Iranian women in North America echo these sentiments. “Women in Iran are protesting mandatory hijab but they’re also fighting for greater economic rights,” noted Hoda Katebi, a 23-year-old author of a political fashion blog based in Chicago. Katebi became an overnight viral celebrity after appearing on a Chicago news morning show in February and criticizing US military interventions in the Middle East. “But this discourse is erased. We tend to minimize women’s liberation or freedom or oppression to just her clothing.”
The emphasis on the hijab actually does more harm than good, she added. “The fact that the government is trying to co-opt this narrative is doubly damaging to Iranian women. Because how can the Iranian government take [Iranian feminists] seriously if one of the world’s most disgusting politicians—Donald Trump—is supporting them?”

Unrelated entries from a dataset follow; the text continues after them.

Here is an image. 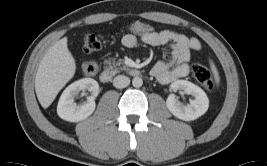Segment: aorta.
I'll use <instances>...</instances> for the list:
<instances>
[{
    "mask_svg": "<svg viewBox=\"0 0 267 166\" xmlns=\"http://www.w3.org/2000/svg\"><path fill=\"white\" fill-rule=\"evenodd\" d=\"M143 84V80L140 77H134L132 80V85L136 88L141 87Z\"/></svg>",
    "mask_w": 267,
    "mask_h": 166,
    "instance_id": "762f6f07",
    "label": "aorta"
}]
</instances>
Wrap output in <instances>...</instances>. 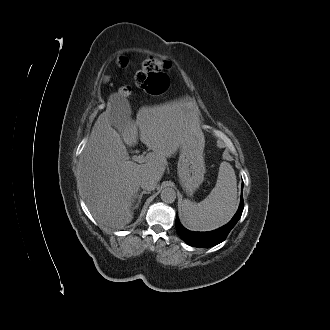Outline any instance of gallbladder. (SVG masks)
<instances>
[{
    "label": "gallbladder",
    "mask_w": 330,
    "mask_h": 330,
    "mask_svg": "<svg viewBox=\"0 0 330 330\" xmlns=\"http://www.w3.org/2000/svg\"><path fill=\"white\" fill-rule=\"evenodd\" d=\"M119 111H122L123 112V109L122 108H119Z\"/></svg>",
    "instance_id": "bac80fb5"
}]
</instances>
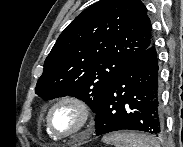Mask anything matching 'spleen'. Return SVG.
<instances>
[{
	"instance_id": "1",
	"label": "spleen",
	"mask_w": 183,
	"mask_h": 147,
	"mask_svg": "<svg viewBox=\"0 0 183 147\" xmlns=\"http://www.w3.org/2000/svg\"><path fill=\"white\" fill-rule=\"evenodd\" d=\"M103 142L115 147H160L154 138L135 132H114L104 136Z\"/></svg>"
}]
</instances>
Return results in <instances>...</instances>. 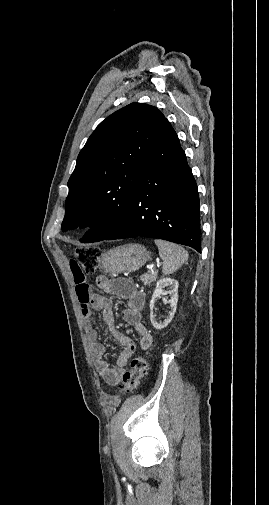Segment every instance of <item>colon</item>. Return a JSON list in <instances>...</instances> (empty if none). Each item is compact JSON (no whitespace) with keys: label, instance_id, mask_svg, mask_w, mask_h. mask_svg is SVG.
I'll return each instance as SVG.
<instances>
[{"label":"colon","instance_id":"obj_1","mask_svg":"<svg viewBox=\"0 0 269 505\" xmlns=\"http://www.w3.org/2000/svg\"><path fill=\"white\" fill-rule=\"evenodd\" d=\"M100 251L96 247H81L75 252V260L79 261L80 268L85 274H94L99 266ZM145 356H137L131 361V367L122 376L120 391L123 394H132L137 391L141 380L147 371Z\"/></svg>","mask_w":269,"mask_h":505}]
</instances>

Soudeh Ghasemi, the Vancouver-based president of the Iranian-Canadian Congress, told me she feels deeply insulted seeing Pompeo endorse actions from Iranian feminists and resents the implication that the fight for gender equality started only recently. “It’s important to acknowledge that the women’s movement in Iran has been happening since 1910,” she said. “In 1934, women were forced to unveil their hijab. Now it’s the other way around. Trump is a hypocrite and is using this as an excuse to justify any hawkish behavior.” (Under Reza Shah Pahlavi, hijab was banned in Iran as part of a modernization effort.)

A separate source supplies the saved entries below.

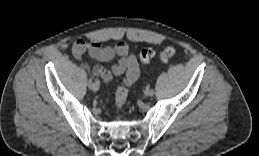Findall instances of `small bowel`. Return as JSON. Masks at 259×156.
Returning a JSON list of instances; mask_svg holds the SVG:
<instances>
[{
  "mask_svg": "<svg viewBox=\"0 0 259 156\" xmlns=\"http://www.w3.org/2000/svg\"><path fill=\"white\" fill-rule=\"evenodd\" d=\"M72 53L76 59L88 54L93 59L103 62H111L115 57H118V61L110 69H105L101 66H95L92 69L93 74L101 77L105 83H108L113 76L126 73L122 83L130 86L139 76L137 59L130 52V48L126 43L121 42L114 47H102L98 42L78 40L72 46Z\"/></svg>",
  "mask_w": 259,
  "mask_h": 156,
  "instance_id": "1",
  "label": "small bowel"
}]
</instances>
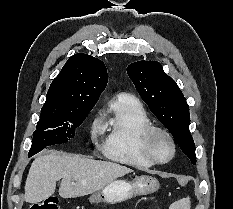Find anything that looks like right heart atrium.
Segmentation results:
<instances>
[{
  "label": "right heart atrium",
  "instance_id": "d8ad5b80",
  "mask_svg": "<svg viewBox=\"0 0 233 209\" xmlns=\"http://www.w3.org/2000/svg\"><path fill=\"white\" fill-rule=\"evenodd\" d=\"M99 129V125L97 123H94L92 127V134H96L99 131Z\"/></svg>",
  "mask_w": 233,
  "mask_h": 209
}]
</instances>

The most chilling part about Pompeo’s rhetoric is how familiar it is.
George W. Bush portrayed the wars in Afghanistan and Iraq in 2001 and 2003 as part of the effort to improve the lives of women. But while neocons used the images of suffering women and girls under the Taliban and Saddam Hussein to legitimize their wars, the US has largely failed women in these countries: Nearly 20 years and 210,000 civilian deaths later, women in Iraq and Afghanistan are still suffering horrific abuse. Anyone thinking that a potential conflict with Iran will “free” its women should consider what a war would actually mean.